Species of eucalyptus

Eucalyptus prolixa, commonly known as the square-fruited mallet, is a species of mallet that is endemic to the southwest of Western Australia. It has smooth bark, glossy green, lance-shaped adult leaves, flower buds in groups of seven, creamy white flowers and urn-shaped fruit that is square in cross-section.

==Description==
Eucalyptus prolixa is an erect-stemmed mallet with a steep, branching habit, that typically grows to a height of 6-10 m but does not form a lignotuber. It has smooth grey and tan bark. Adult leaves are the same shade of glossy green on both sides, lance-shaped to narrow lance-shaped, 60-95 mm long and 7-14 mm wide tapering to a petiole 6-18 mm long. The flower buds are arranged in leaf axils in groups of seven on an unbranched peduncle 5-11 mm long, the individual buds on pedicels 3-5 mm long.

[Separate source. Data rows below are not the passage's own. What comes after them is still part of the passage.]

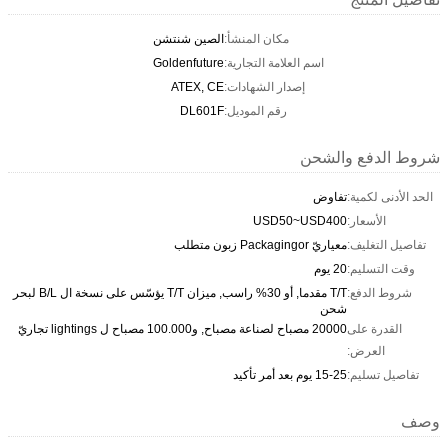
مكان المنشأ:
الصين شنتشن
اسم العلامة التجارية:
Goldenfuture
إصدار الشهادات:
ATEX, CE
رقم الموديل:
DL601F
شروط الدفع والشحن
الحد الأدنى لكمية:
تفاوض
الأسعار:
USD50~USD400
تفاصيل التغليف:
معياريّ Packagingor زبون متطلب
وقت التسليم:
20 يوم
شروط الدفع:
T/T مقدما, أو 30% راسب, ميزان T/T يؤسّس على نسخة ال B/L لبحر
شحن
القدرة على
20000 مصباح لصناعة مصباح, و100.000 مصباح ل lightings تجاريّ
العرض:
تفاصيل تسليم:
15-25 يوم بعد أمر تأكيد
وصف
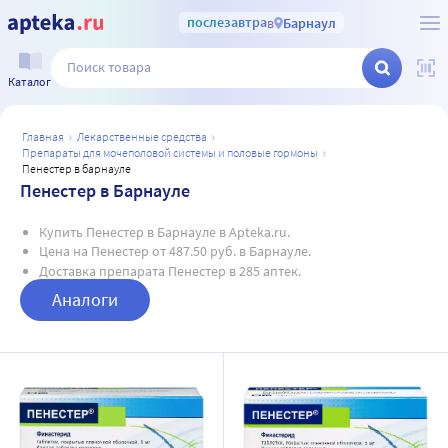
послезавтра
в
Барнаул
Каталог
главная
лекарственные средства
препараты для мочеполовой системы и половые гормоны
пенестер в барнауле
Пенестер в Барнауле
Купить Пенестер в Барнауле в Apteka.ru.
Цена на Пенестер от 487.50 руб. в Барнауле.
Доставка препарата Пенестер в 285 аптек.
Аналоги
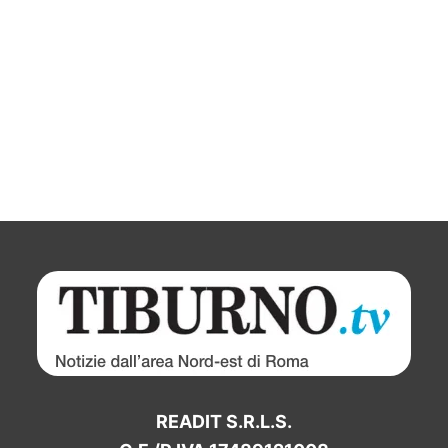
READIT S.R.L.S.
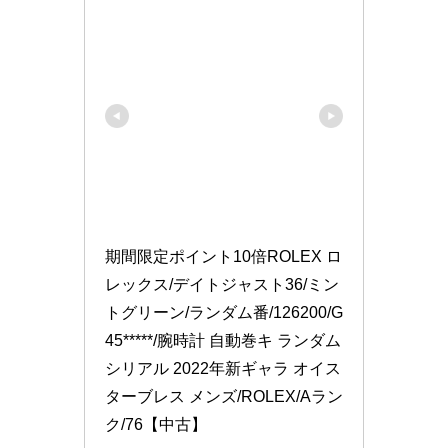
期間限定ポイント10倍ROLEX ロ
レックス/デイトジャスト36/ミン
トグリーン/ランダム番/126200/G
45*****/腕時計 自動巻キ ランダム
シリアル 2022年新ギャラ オイス
ターブレス メンズ/ROLEX/Aラン
ク/76【中古】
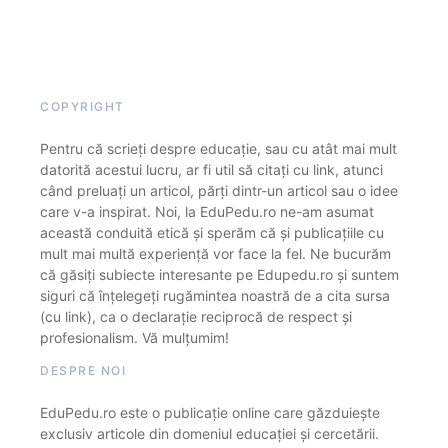
COPYRIGHT
Pentru că scrieți despre educație, sau cu atât mai mult
datorită acestui lucru, ar fi util să citați cu link, atunci
când preluați un articol, părți dintr-un articol sau o idee
care v-a inspirat. Noi, la EduPedu.ro ne-am asumat
această conduită etică și sperăm că și publicațiile cu
mult mai multă experiență vor face la fel. Ne bucurăm
că găsiți subiecte interesante pe Edupedu.ro și suntem
siguri că înțelegeți rugămintea noastră de a cita sursa
(cu link), ca o declarație reciprocă de respect și
profesionalism. Vă mulțumim!
DESPRE NOI
EduPedu.ro este o publicație online care găzduiește
exclusiv articole din domeniul educației și cercetării.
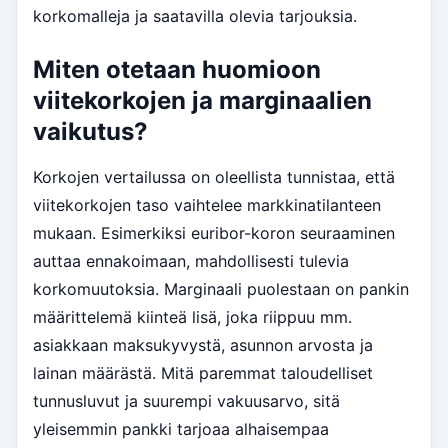
korkomalleja ja saatavilla olevia tarjouksia.
Miten otetaan huomioon
viitekorkojen ja marginaalien
vaikutus?
Korkojen vertailussa on oleellista tunnistaa, että
viitekorkojen taso vaihtelee markkinatilanteen
mukaan. Esimerkiksi euribor-koron seuraaminen
auttaa ennakoimaan, mahdollisesti tulevia
korkomuutoksia. Marginaali puolestaan on pankin
määrittelemä kiinteä lisä, joka riippuu mm.
asiakkaan maksukyvystä, asunnon arvosta ja
lainan määrästä. Mitä paremmat taloudelliset
tunnusluvut ja suurempi vakuusarvo, sitä
yleisemmin pankki tarjoaa alhaisempaa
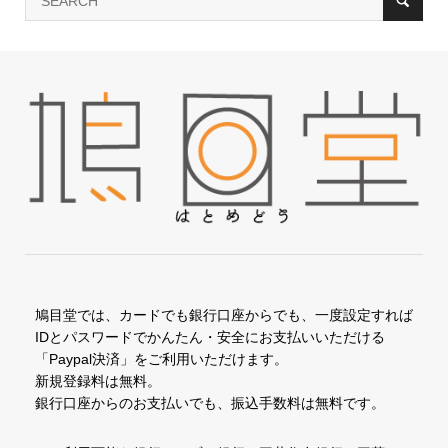
鳩目堂では、カードでも銀行口座からでも、一度設定すれば
IDとパスワードでかんたん・安全にお支払いいただける
「Paypal決済」をご利用いただけます。
新規登録料は無料。
銀行口座からのお支払いでも、振込手数料は無料です。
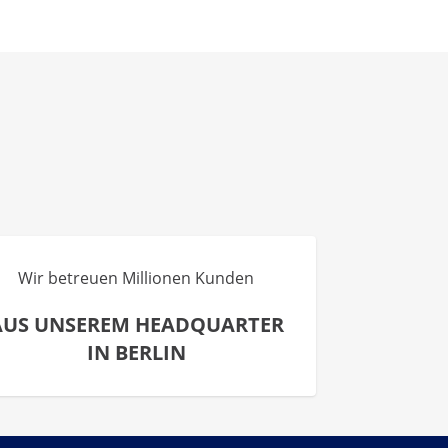
Wir betreuen Millionen Kunden
AUS UNSEREM HEADQUARTER
IN BERLIN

Mature buds are oblong, square in cross-section, 11-15 mm long and 4-5 mm wide with a conical operculum. Flowering mainly occurs from September to December and the flowers are creamy white. The fruit is a woody, narrow urn-shaped capsule that is 10-15 mm long, 4-7 mm wide and square in cross-section with the valves enclosed below the rim.

==Taxonomy and naming==
Eucalyptus prolixa was first formally described in 2000 by Dean Nicolle in the journal Nuytsia from material collected near the Daniell railway siding, north of Salmon Gums. The specific epithet (prolixa) is from the Latin prolixus meaning "stretched out", referring to the fruit and also the slender habit of this species.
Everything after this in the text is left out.